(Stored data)
===

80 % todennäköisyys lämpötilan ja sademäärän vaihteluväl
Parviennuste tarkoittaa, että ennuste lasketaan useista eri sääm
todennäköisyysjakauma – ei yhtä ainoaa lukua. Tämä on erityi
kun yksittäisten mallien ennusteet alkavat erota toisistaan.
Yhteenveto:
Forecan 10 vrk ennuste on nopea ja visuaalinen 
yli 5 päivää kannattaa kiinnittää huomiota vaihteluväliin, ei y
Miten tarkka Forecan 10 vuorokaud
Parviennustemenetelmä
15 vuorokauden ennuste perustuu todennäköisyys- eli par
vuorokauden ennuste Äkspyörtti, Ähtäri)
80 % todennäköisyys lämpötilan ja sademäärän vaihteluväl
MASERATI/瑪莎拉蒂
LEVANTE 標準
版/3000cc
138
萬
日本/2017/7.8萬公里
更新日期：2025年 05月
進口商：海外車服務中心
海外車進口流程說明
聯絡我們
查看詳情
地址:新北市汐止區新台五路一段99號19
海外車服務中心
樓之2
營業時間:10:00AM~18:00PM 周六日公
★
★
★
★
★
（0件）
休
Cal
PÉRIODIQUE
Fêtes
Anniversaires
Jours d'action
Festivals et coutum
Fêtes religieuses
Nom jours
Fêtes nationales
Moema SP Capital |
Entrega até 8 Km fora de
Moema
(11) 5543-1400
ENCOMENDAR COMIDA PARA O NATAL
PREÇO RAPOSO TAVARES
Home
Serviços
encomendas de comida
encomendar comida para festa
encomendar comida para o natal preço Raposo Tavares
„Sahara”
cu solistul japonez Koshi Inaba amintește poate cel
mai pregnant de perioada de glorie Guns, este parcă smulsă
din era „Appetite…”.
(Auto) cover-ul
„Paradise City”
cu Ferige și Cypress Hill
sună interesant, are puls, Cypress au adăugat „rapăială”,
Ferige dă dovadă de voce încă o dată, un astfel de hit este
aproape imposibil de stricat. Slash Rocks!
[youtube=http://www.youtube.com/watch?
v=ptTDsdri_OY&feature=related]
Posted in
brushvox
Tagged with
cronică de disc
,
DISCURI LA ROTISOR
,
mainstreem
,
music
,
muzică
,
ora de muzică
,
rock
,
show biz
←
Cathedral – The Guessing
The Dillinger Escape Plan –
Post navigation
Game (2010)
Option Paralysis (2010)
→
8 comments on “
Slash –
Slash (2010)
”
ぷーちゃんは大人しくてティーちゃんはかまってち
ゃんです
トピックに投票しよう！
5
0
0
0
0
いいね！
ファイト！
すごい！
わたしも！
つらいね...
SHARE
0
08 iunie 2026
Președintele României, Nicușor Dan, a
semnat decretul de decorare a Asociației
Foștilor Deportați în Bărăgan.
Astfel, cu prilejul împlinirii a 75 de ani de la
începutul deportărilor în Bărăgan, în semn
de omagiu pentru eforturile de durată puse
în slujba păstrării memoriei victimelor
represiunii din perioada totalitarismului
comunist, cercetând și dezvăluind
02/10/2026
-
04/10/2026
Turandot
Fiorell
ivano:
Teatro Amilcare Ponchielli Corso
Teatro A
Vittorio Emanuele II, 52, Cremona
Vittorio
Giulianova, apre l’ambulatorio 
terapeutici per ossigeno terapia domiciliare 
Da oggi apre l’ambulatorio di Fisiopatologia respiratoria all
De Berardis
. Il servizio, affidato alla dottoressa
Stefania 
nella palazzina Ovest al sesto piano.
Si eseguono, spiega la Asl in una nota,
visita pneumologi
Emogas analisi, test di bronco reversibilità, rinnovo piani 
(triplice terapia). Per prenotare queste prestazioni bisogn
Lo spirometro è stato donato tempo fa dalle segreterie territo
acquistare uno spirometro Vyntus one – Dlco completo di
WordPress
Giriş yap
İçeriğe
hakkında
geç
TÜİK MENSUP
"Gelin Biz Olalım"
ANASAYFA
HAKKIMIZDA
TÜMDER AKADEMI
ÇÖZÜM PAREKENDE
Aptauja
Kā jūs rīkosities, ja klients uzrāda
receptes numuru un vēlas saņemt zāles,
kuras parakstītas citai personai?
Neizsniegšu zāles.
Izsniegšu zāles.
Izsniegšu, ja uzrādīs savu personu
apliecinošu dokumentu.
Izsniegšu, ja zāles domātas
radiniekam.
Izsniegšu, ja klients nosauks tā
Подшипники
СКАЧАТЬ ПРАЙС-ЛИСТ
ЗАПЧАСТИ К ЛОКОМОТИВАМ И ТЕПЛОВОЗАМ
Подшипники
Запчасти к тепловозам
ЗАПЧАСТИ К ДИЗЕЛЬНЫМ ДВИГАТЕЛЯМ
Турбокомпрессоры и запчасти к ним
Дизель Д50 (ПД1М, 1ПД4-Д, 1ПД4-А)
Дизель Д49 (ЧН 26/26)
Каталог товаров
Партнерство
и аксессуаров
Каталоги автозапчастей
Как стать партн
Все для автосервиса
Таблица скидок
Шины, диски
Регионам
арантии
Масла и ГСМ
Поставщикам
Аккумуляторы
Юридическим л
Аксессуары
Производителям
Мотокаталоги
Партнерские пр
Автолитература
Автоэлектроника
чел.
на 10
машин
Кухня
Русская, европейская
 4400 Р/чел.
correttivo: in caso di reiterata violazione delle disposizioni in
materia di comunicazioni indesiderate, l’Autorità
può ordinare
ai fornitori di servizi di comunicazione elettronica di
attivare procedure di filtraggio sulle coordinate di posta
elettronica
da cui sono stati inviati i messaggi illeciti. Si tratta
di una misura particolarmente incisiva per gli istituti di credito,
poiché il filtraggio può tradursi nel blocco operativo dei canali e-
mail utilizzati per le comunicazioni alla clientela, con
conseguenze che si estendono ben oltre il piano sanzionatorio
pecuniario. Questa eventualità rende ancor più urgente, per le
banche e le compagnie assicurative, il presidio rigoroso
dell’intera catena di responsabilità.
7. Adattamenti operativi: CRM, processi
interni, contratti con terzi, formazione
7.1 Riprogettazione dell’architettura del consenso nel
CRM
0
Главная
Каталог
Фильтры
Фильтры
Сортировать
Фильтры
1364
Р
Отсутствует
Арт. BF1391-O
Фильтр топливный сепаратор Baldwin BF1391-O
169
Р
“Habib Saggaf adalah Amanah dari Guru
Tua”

===

▸ **Activity**
The full set of records above must be reproduced exactly in the reply.

▸ **Response area**
80 % todennäköisyys lämpötilan ja sademäärän vaihteluväl
Parviennuste tarkoittaa, että ennuste lasketaan useista eri sääm
todennäköisyysjakauma – ei yhtä ainoaa lukua. Tämä on erityi
kun yksittäisten mallien ennusteet alkavat erota toisistaan.
Yhteenveto:
Forecan 10 vrk ennuste on nopea ja visuaalinen 
yli 5 päivää kannattaa kiinnittää huomiota vaihteluväliin, ei y
Miten tarkka Forecan 10 vuorokaud
Parviennustemenetelmä
15 vuorokauden ennuste perustuu todennäköisyys- eli par
vuorokauden ennuste Äkspyörtti, Ähtäri)
80 % todennäköisyys lämpötilan ja sademäärän vaihteluväl
MASERATI/瑪莎拉蒂
LEVANTE 標準
版/3000cc
138
萬
日本/2017/7.8萬公里
更新日期：2025年 05月
進口商：海外車服務中心
海外車進口流程說明
聯絡我們
查看詳情
地址:新北市汐止區新台五路一段99號19
海外車服務中心
樓之2
營業時間:10:00AM~18:00PM 周六日公
★
★
★
★
★
（0件）
休
Cal
PÉRIODIQUE
Fêtes
Anniversaires
Jours d'action
Festivals et coutum
Fêtes religieuses
Nom jours
Fêtes nationales
Moema SP Capital |
Entrega até 8 Km fora de
Moema
(11) 5543-1400
ENCOMENDAR COMIDA PARA O NATAL
PREÇO RAPOSO TAVARES
Home
Serviços
encomendas de comida
encomendar comida para festa
encomendar comida para o natal preço Raposo Tavares
„Sahara”
cu solistul japonez Koshi Inaba amintește poate cel
mai pregnant de perioada de glorie Guns, este parcă smulsă
din era „Appetite…”.
(Auto) cover-ul
„Paradise City”
cu Ferige și Cypress Hill
sună interesant, are puls, Cypress au adăugat „rapăială”,
Ferige dă dovadă de voce încă o dată, un astfel de hit este
aproape imposibil de stricat. Slash Rocks!
[youtube=http://www.youtube.com/watch?
v=ptTDsdri_OY&feature=related]
Posted in
brushvox
Tagged with
cronică de disc
,
DISCURI LA ROTISOR
,
mainstreem
,
music
,
muzică
,
ora de muzică
,
rock
,
show biz
←
Cathedral – The Guessing
The Dillinger Escape Plan –
Post navigation
Game (2010)
Option Paralysis (2010)
→
8 comments on “
Slash –
Slash (2010)
”
ぷーちゃんは大人しくてティーちゃんはかまってち
ゃんです
トピックに投票しよう！
5
0
0
0
0
いいね！
ファイト！
すごい！
わたしも！
つらいね...
SHARE
0
08 iunie 2026
Președintele României, Nicușor Dan, a
semnat decretul de decorare a Asociației
Foștilor Deportați în Bărăgan.
Astfel, cu prilejul împlinirii a 75 de ani de la
începutul deportărilor în Bărăgan, în semn
de omagiu pentru eforturile de durată puse
în slujba păstrării memoriei victimelor
represiunii din perioada totalitarismului
comunist, cercetând și dezvăluind
02/10/2026
-
04/10/2026
Turandot
Fiorell
ivano:
Teatro Amilcare Ponchielli Corso
Teatro A
Vittorio Emanuele II, 52, Cremona
Vittorio
Giulianova, apre l’ambulatorio 
terapeutici per ossigeno terapia domiciliare 
Da oggi apre l’ambulatorio di Fisiopatologia respiratoria all
De Berardis
. Il servizio, affidato alla dottoressa
Stefania 
nella palazzina Ovest al sesto piano.
Si eseguono, spiega la Asl in una nota,
visita pneumologi
Emogas analisi, test di bronco reversibilità, rinnovo piani 
(triplice terapia). Per prenotare queste prestazioni bisogn
Lo spirometro è stato donato tempo fa dalle segreterie territo
acquistare uno spirometro Vyntus one – Dlco completo di
WordPress
Giriş yap
İçeriğe
hakkında
geç
TÜİK MENSUP
"Gelin Biz Olalım"
ANASAYFA
HAKKIMIZDA
TÜMDER AKADEMI
ÇÖZÜM PAREKENDE
Aptauja
Kā jūs rīkosities, ja klients uzrāda
receptes numuru un vēlas saņemt zāles,
kuras parakstītas citai personai?
Neizsniegšu zāles.
Izsniegšu zāles.
Izsniegšu, ja uzrādīs savu personu
apliecinošu dokumentu.
Izsniegšu, ja zāles domātas
radiniekam.
Izsniegšu, ja klients nosauks tā
Подшипники
СКАЧАТЬ ПРАЙС-ЛИСТ
ЗАПЧАСТИ К ЛОКОМОТИВАМ И ТЕПЛОВОЗАМ
Подшипники
Запчасти к тепловозам
ЗАПЧАСТИ К ДИЗЕЛЬНЫМ ДВИГАТЕЛЯМ
Турбокомпрессоры и запчасти к ним
Дизель Д50 (ПД1М, 1ПД4-Д, 1ПД4-А)
Дизель Д49 (ЧН 26/26)
Каталог товаров
Партнерство
и аксессуаров
Каталоги автозапчастей
Как стать партн
Все для автосервиса
Таблица скидок
Шины, диски
Регионам
арантии
Масла и ГСМ
Поставщикам
Аккумуляторы
Юридическим л
Аксессуары
Производителям
Мотокаталоги
Партнерские пр
Автолитература
Автоэлектроника
чел.
на 10
машин
Кухня
Русская, европейская
 4400 Р/чел.
correttivo: in caso di reiterata violazione delle disposizioni in
materia di comunicazioni indesiderate, l’Autorità
può ordinare
ai fornitori di servizi di comunicazione elettronica di
attivare procedure di filtraggio sulle coordinate di posta
elettronica
da cui sono stati inviati i messaggi illeciti. Si tratta
di una misura particolarmente incisiva per gli istituti di credito,
poiché il filtraggio può tradursi nel blocco operativo dei canali e-
mail utilizzati per le comunicazioni alla clientela, con
conseguenze che si estendono ben oltre il piano sanzionatorio
pecuniario. Questa eventualità rende ancor più urgente, per le
banche e le compagnie assicurative, il presidio rigoroso
dell’intera catena di responsabilità.
7. Adattamenti operativi: CRM, processi
interni, contratti con terzi, formazione
7.1 Riprogettazione dell’architettura del consenso nel
CRM
0
Главная
Каталог
Фильтры
Фильтры
Сортировать
Фильтры
1364
Р
Отсутствует
Арт. BF1391-O
Фильтр топливный сепаратор Baldwin BF1391-O
169
Р
“Habib Saggaf adalah Amanah dari Guru
Tua”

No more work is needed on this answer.